Surface Response of Tungsten to Helium and Hydrogen Plasma Flux as a Function of Temperature and Incident Kinetic Energy
Tungsten is a leading candidate material for the diverter in future nuclear fusion reactors. Previous experiments have demonstrated that surface defects and bubbles form in tungsten when ex- posed to helium and hydrogen plasmas, even at modest ion energies. In some regimes, between 1000K and 2000K, and for He energies below 100eV, "fuzz" like features form. The mechanisms leading to these surfaces comprised of nanometer sized tungsten tendrils which include visible helium bubbles are not currently known. The role of helium bubble formation in tendril morphology could very likely be the starting point of these mechanisms. Using Molecular dynamics (MD) simulations, the role of helium and hydrogen exposure in the initial formation mechanisms of tungsten "fuzz" are investigated. Molecular dynamics simulations are well suited to describe the time and length scales associated with initial formation of helium clusters that eventually grow to nano-meter sized helium bubbles. MD simulations also easily enable the modeling of a variety of surfaces such as single crystals, grain boundaries or "tendrils".
While the sputtering yield of tungsten is generally low, previous observations of surface modification due to plasma exposure raise questions about the effects of surface morphology and sub-surface helium bubble populations on the sputtering behavior. Results of computational molecular dynamics are reported that investigate the influence of sub-surface helium bubble distributions on the sputtering yield of tungsten (100) and (110) surfaces induced by helium ion exposure in the range of 300 eV to 1 keV. The calculated sputtering yields are in reasonable agreement with a wide range of experimental data; but do not show any significant variation as a result of the pre-existing helium bubbles.

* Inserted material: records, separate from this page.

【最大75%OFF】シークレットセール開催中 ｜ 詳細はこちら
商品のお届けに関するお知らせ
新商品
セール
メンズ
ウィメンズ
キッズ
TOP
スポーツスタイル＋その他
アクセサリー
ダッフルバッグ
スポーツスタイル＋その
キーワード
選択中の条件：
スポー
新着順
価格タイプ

Molecular dynamics simulations reveal a number of sub-surface mechanisms leading to nanometer- sized "fuzz" in tungsten exposed to low-energy helium plasmas. We find that during the bubble formation process, helium clusters create self-interstitial defect clusters in tungsten by a trap mutation process, followed by the migration of these defects to the surface that leads to the formation of layers of adatom islands on the tungsten surface. As the helium clusters grow into nanometer sized bubbles, their proximity to the surface and extremely high gas pressures can cause them to rupture the surface thus enabling helium release. Helium bubble bursting induces additional surface damage and tungsten mass loss which varies depending on the nature of the surface. We then show tendril-like geometries have surfaces that are more resilient to helium clustering and bubble formation and rupture. Finally, the study includes hydrogen to reveal the effect of a mixed 90%H-10%He plasma mix on the tungsten surface. We find that hydrogen greatly affects the tungsten surface, with a near surface hydrogen saturation layer, and that helium clusters still form and are attractive trapping sites for hydrogen.

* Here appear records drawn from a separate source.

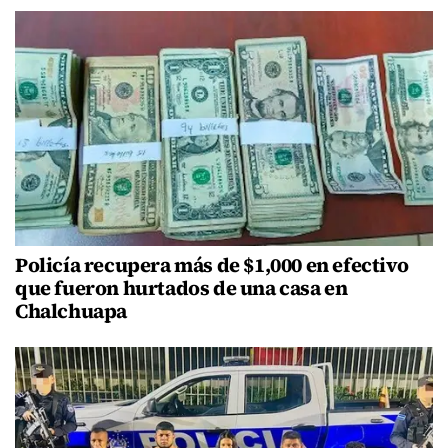
Policía recupera más de $1,000 en efectivo
que fueron hurtados de una casa en
Chalchuapa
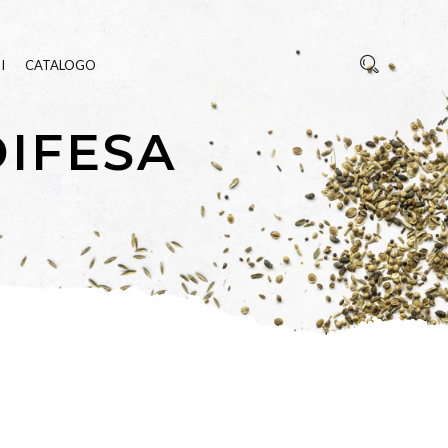
I
CATALOGO
DIFESA
REZZA
E INSETTI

Molecular dynamics simulations have also investigated the effect of sub-surface helium bubble evolution on tungsten surface morphology. The helium bubble/tungsten surface interaction has been systematically studied to determine how parameters such as bubble shape and size, temperature, tungsten surface orientation and ligament thickness above the bubble impact bubble stability and surface evolution. The tungsten surface is roughened by a combination of adatom islands, craters and pinholes. The study provides insight into the mechanisms and conditions leading to various tungsten topology changes, most notably the formation of nanoscale fuzz.
An atomistic study of the mechanisms behind initial phases of tungsten nano-fuzz growth has determined that tungsten surfaces are affected by sub-displacement energy helium and hydrogen fluxes through a series of mechanisms. Sub-surface helium atom clustering, bubble nucleation, growth and rupture lead to tungsten surface deformation. Helium clustering processes vary near grain boundaries or in tendril-like surface geometries. In the presence of hydrogen, these mechanisms are coupled with hydrogen surface saturation. Finally, further investigation to connect these atomistic mechanisms to nano-size tungsten fuzz growth is needed to get a comprehensive under- standing of the effects of low energy helium and hydrogen on tungsten.